Uno de la multitud le dijo: "Maestro, dile a mi hermano que comparta conmigo la herencia". Jesús le respondió: "Amigo, ¿Quién me ha constituido juez o árbitro entre ustedes?". Después les dijo: "Cuídense de toda avaricia, porque aun en medio de la abundancia, la vida de un hombre no está asegurada por sus riquezas". Les dijo: "Había un hombre rico, cuyas tierras habían producido mucho, y se preguntaba a sí mismo: '¿Qué voy a hacer?
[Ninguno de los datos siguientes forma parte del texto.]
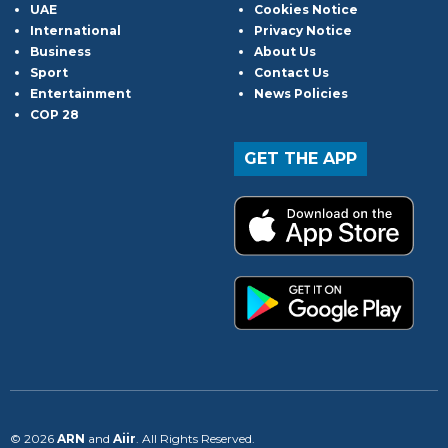
UAE
Cookies Notice
International
Privacy Notice
Business
About Us
Sport
Contact Us
Entertainment
News Policies
COP 28
GET THE APP
© 2026
ARN
and
Aiir
. All Rights Reserved.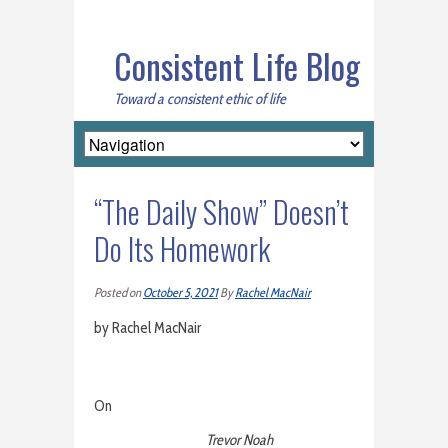
Consistent Life Blog
Toward a consistent ethic of life
“The Daily Show” Doesn’t
Do Its Homework
Posted on
October 5, 2021
By
Rachel MacNair
by Rachel MacNair
On
Trevor Noah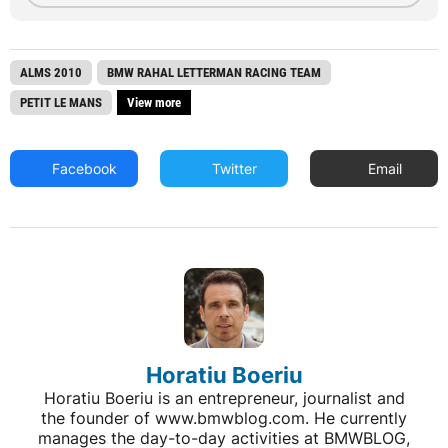
ALMS 2010
BMW RAHAL LETTERMAN RACING TEAM
PETIT LE MANS
View more
Facebook
Twitter
Email
Horatiu Boeriu
Horatiu Boeriu is an entrepreneur, journalist and
the founder of www.bmwblog.com. He currently
manages the day-to-day activities at BMWBLOG,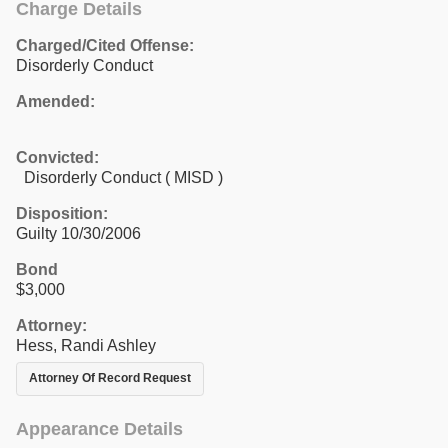
Charge Details
Charged/Cited Offense:
Disorderly Conduct
Amended:
Convicted:
Disorderly Conduct ( MISD )
Disposition:
Guilty 10/30/2006
Bond
$3,000
Attorney:
Hess, Randi Ashley
Attorney Of Record Request
Appearance Details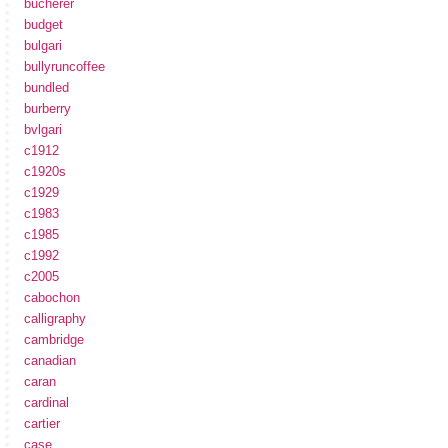
bucherer
budget
bulgari
bullyruncoffee
bundled
burberry
bvlgari
c1912
c1920s
c1929
c1983
c1985
c1992
c2005
cabochon
calligraphy
cambridge
canadian
caran
cardinal
cartier
case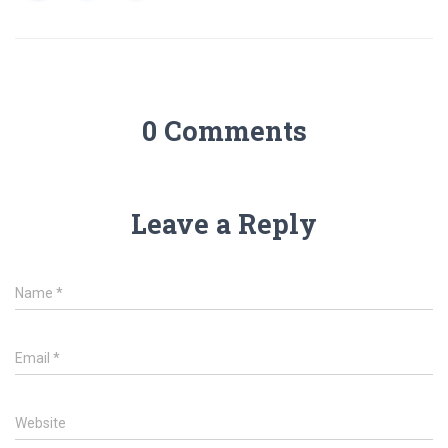
0 Comments
Leave a Reply
Name
*
Email
*
Website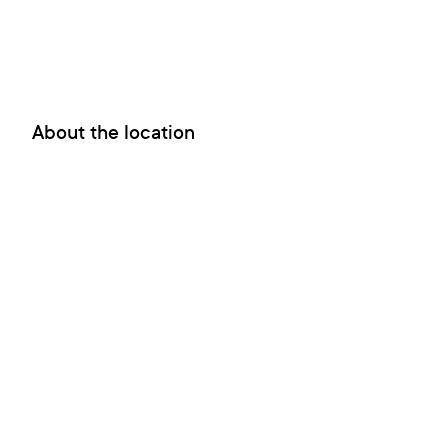
About the location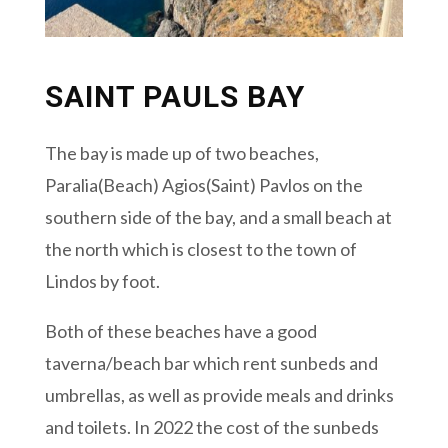
SAINT PAULS BAY
The bay is made up of two beaches,
Paralia(Beach) Agios(Saint) Pavlos on the
southern side of the bay, and a small beach at
the north which is closest to the town of
Lindos by foot.
Both of these beaches have a good
taverna/beach bar which rent sunbeds and
umbrellas, as well as provide meals and drinks
and toilets. In 2022 the cost of the sunbeds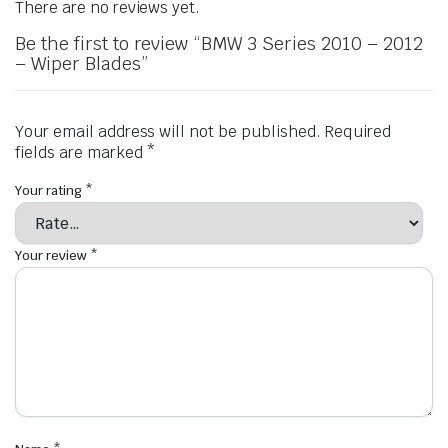
There are no reviews yet.
Be the first to review “BMW 3 Series 2010 – 2012
– Wiper Blades”
Your email address will not be published.
Required
fields are marked
*
Your rating
*
Your review
*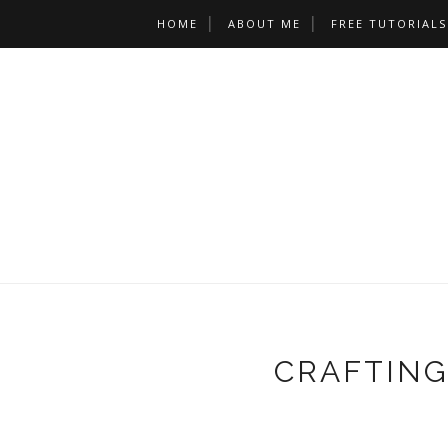
HOME
ABOUT ME
FREE TUTORIALS
CRAFTING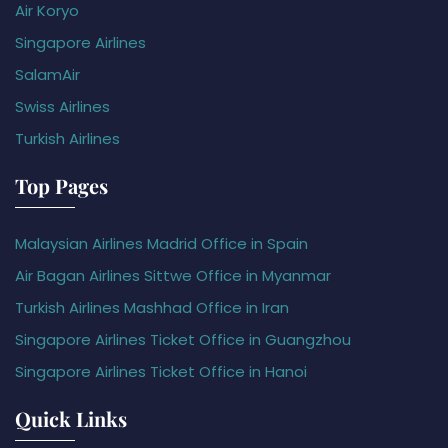
Air Koryo
Singapore Airlines
SalamAir
Swiss Airlines
Turkish Airlines
Top Pages
Malaysian Airlines Madrid Office in Spain
Air Bagan Airlines Sittwe Office in Myanmar
Turkish Airlines Mashhad Office in Iran
Singapore Airlines Ticket Office in Guangzhou
Singapore Airlines Ticket Office in Hanoi
Quick Links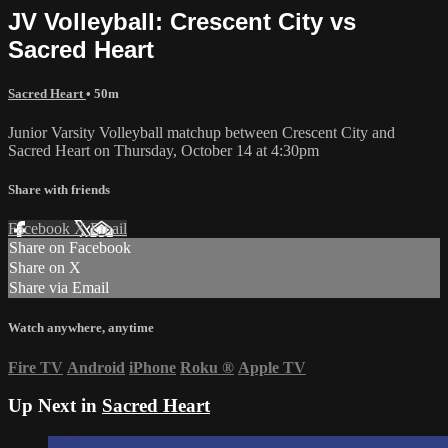
JV Volleyball: Crescent City vs
Sacred Heart
Sacred Heart
• 50m
Junior Varsity Volleyball matchup between Crescent City and
Sacred Heart on Thursday, October 14 at 4:30pm
Share with friends
Facebook
X
Email
Share on Facebook
Share on X
Share via Email
Watch anywhere, anytime
Fire TV
Android
iPhone
Roku
®
Apple TV
Up Next in
Sacred Heart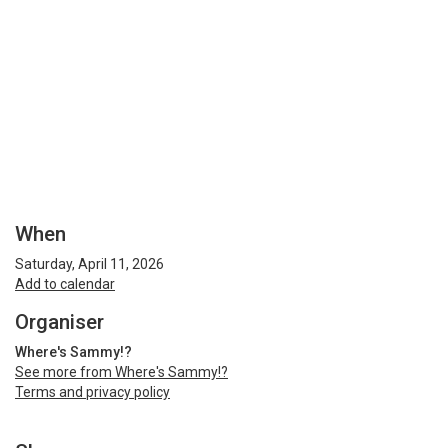
When
Saturday, April 11, 2026
Add to calendar
Organiser
Where's Sammy!?
See more from Where's Sammy!?
Terms and privacy policy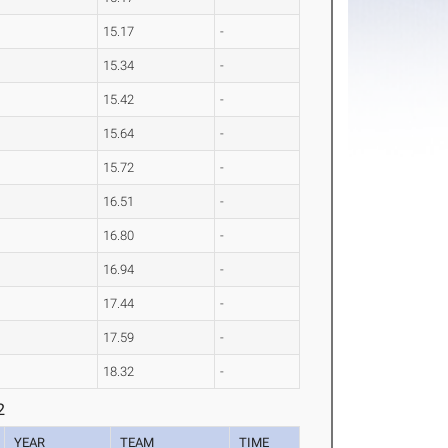
15.17
-
15.34
-
15.42
-
15.64
-
15.72
-
16.51
-
16.80
-
16.94
-
17.44
-
17.59
-
18.32
-
2
YEAR
TEAM
TIME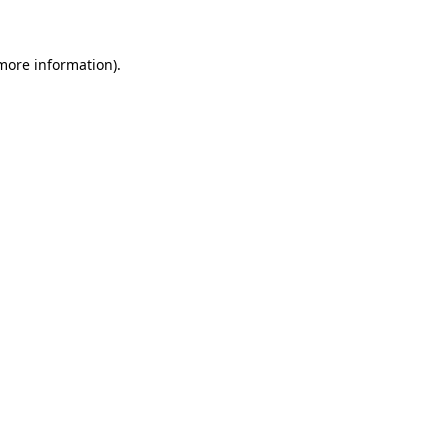
 more information)
.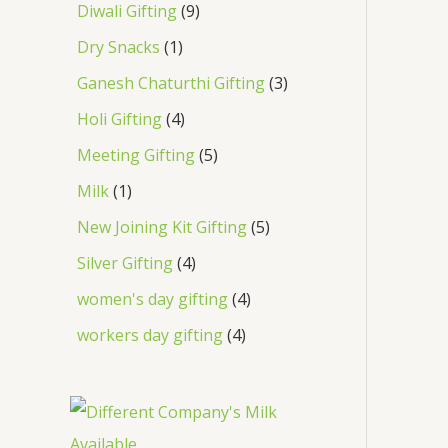
Diwali Gifting
9
Dry Snacks
1
Ganesh Chaturthi Gifting
3
Holi Gifting
4
Meeting Gifting
5
Milk
1
New Joining Kit Gifting
5
Silver Gifting
4
women's day gifting
4
workers day gifting
4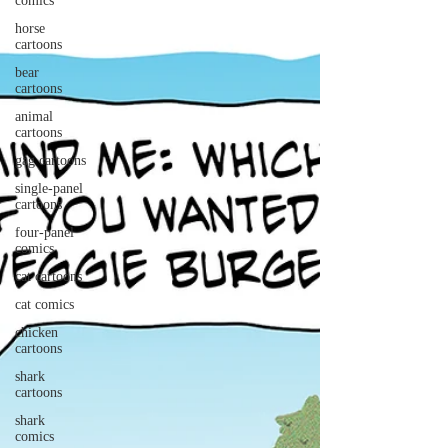
comics
horse
cartoons
bear
cartoons
animal
cartoons
gag cartoons
single-panel
cartoons
four-panel
comics
cat cartoons
cat comics
chicken
cartoons
shark
cartoons
shark
comics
No tengo dónde guardar mi cosecha'. Después pensó: 'Voy a hacer esto: demoleré mis graneros, construiré otros más grandes y amontonaré allí todo mi trigo y mis bienes, y diré a mi alma: Alma mía, tienes bienes almacenados para muchos años, descansa, come, bebe y date buena vida'. Pero Dios le dijo: 'Insensato, esta misma noche vas a morir. ¿Y para quién será lo que has amontonado?' Esto es lo que sucede al que acumula riquezas para sí, y no es rico a los ojos de Dios". (Lc 12,13-21).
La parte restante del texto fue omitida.